The tricky math is left for that last function, advance3d. It’s a generalization of the advance method in the Monkey class, that doesn’t advance a single direction but instead an entire basis.

Reading guide: bp and bd stand for (flat) board position and direction. cpv and cpn are the CubePos vector and normal.

I’m computing the change using a rotation vector (rx,ry,rz) and a simplification of Rodrigues’ formula.

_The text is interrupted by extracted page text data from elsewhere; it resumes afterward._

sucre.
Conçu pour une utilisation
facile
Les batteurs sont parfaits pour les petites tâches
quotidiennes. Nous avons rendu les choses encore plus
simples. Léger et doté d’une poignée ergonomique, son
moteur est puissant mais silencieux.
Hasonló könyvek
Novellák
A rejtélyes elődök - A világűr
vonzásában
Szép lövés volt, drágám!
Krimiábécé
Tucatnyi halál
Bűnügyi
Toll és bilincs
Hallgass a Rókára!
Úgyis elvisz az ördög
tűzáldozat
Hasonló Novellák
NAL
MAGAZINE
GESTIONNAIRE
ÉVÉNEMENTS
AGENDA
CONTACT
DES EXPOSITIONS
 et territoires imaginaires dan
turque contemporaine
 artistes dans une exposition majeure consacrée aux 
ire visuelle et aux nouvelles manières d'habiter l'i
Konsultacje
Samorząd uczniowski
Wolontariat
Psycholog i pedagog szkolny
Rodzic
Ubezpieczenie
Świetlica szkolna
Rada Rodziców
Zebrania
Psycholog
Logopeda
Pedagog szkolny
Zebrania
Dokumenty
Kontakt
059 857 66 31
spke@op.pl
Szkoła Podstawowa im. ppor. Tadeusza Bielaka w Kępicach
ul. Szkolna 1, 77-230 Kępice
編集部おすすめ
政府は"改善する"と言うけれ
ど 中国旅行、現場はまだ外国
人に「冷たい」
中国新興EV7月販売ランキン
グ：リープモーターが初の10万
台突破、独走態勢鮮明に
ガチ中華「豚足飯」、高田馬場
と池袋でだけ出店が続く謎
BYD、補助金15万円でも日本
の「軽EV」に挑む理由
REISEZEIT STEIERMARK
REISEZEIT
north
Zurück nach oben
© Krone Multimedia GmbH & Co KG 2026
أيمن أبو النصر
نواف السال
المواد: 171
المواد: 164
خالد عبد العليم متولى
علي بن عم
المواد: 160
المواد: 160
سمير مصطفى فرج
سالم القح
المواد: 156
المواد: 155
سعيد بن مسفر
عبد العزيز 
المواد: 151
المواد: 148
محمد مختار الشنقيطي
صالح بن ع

  advance3d :: CubePos -> M32 Int -> V2 Int -> V2 Int
            -> (V2 Int,(CubePos,M32 Int))
  advance3d (CubePos cpv cpn) m bp bd = (bp',(cp',m')) where
    bp' = bp + bd
    cd = m !* bd
    cpv' = cpv + cd
    (cp',m')
      | minimum cpv' >= 0 && maximum cpv' < cSide = (CubePos cpv' cpn,m)
      | otherwise = (CubePos cpv (rot !* cpn),rot !*! m) where
          V3 rx ry rz = cd `cross` cpn
          rot = V3 (V3    (abs rx) (negate rz)         ry )
                   (V3         rz     (abs ry) (negate rx))
                   (V3 (negate ry)         rx     (abs rz))

And now we’re all set.

part2 :: Board -> Path -> Int
part2 = solve . buildCube

A little wrapper to solve both parts.

main :: IO ()
main = do
  (board,path) <- parse <$> getContents
  print $ part1 board path
  print $ part2 board path

In a parallel reality where I’m not as rusty on the math, I’d probably have strived not to drag along both source coordinates and transformation matrix in every cube face position. Probably using homogeneous coordinates, possibly getting grumpy at the requirement to use a fractional type and opting for an affine matrix+vector combination instead.

The puzzle author expressing his checksum in terms of source coordinates has a large part in making this painful.

Oh well. It’s done now.

Hope you enjoyed it, see you tomorrow!